##### MATERIAL SHOWN #####

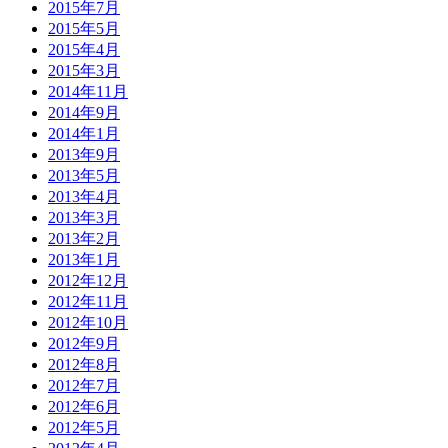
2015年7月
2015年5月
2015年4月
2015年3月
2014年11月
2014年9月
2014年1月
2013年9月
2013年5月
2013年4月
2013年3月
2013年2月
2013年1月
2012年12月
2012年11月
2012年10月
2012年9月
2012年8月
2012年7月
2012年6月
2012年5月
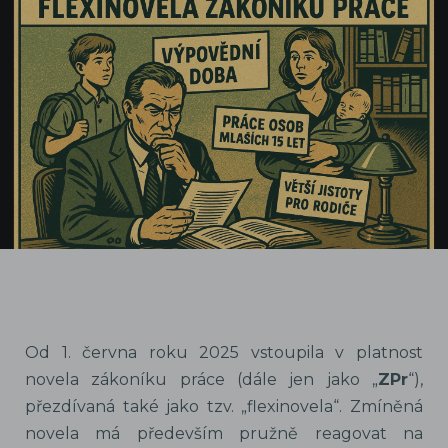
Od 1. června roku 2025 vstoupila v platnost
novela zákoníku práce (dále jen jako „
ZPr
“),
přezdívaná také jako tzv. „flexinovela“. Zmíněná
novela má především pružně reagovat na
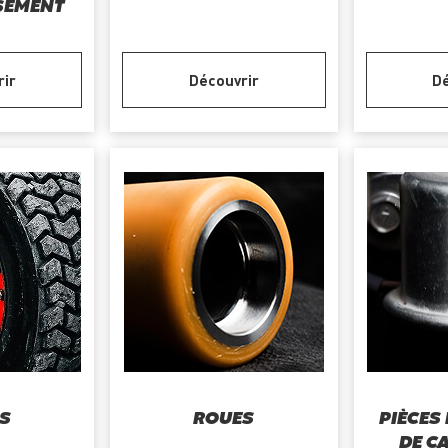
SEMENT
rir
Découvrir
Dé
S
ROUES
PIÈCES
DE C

#####
##### MATERIAL SHOWN #####

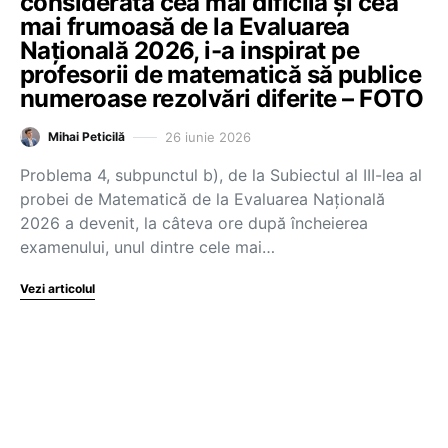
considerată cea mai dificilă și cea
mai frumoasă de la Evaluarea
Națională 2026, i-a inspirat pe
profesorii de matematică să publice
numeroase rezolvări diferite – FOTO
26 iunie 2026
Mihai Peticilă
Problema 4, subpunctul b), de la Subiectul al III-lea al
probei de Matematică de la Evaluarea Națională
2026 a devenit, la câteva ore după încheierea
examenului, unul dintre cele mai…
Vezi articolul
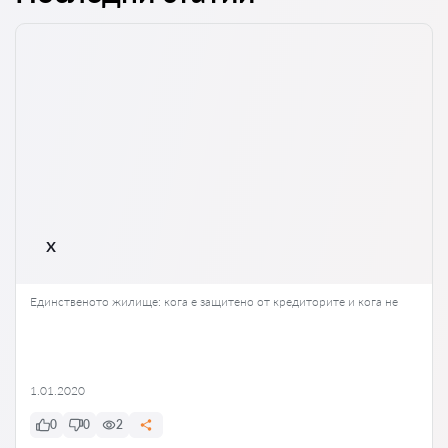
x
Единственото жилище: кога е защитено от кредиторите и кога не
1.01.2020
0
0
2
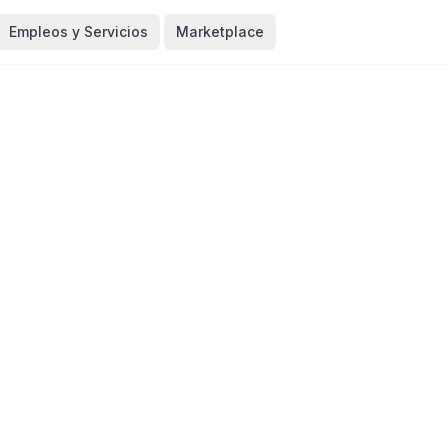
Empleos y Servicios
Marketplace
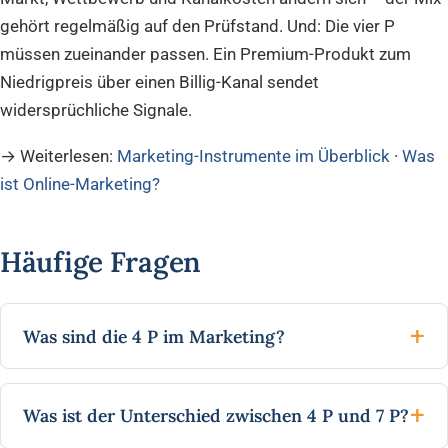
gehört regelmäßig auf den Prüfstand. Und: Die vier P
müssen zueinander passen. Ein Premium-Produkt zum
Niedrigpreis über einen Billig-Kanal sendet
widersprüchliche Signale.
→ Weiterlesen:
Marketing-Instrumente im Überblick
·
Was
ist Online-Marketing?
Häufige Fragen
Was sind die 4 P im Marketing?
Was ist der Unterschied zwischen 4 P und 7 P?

#####

(WORK ITEM)
Every line in the data above that contains the word "Marketing" should be copied.

(YOUR RESPONSE)
Marketing-Instrumente im Überblick
ist Online-Marketing?
Was sind die 4 P im Marketing?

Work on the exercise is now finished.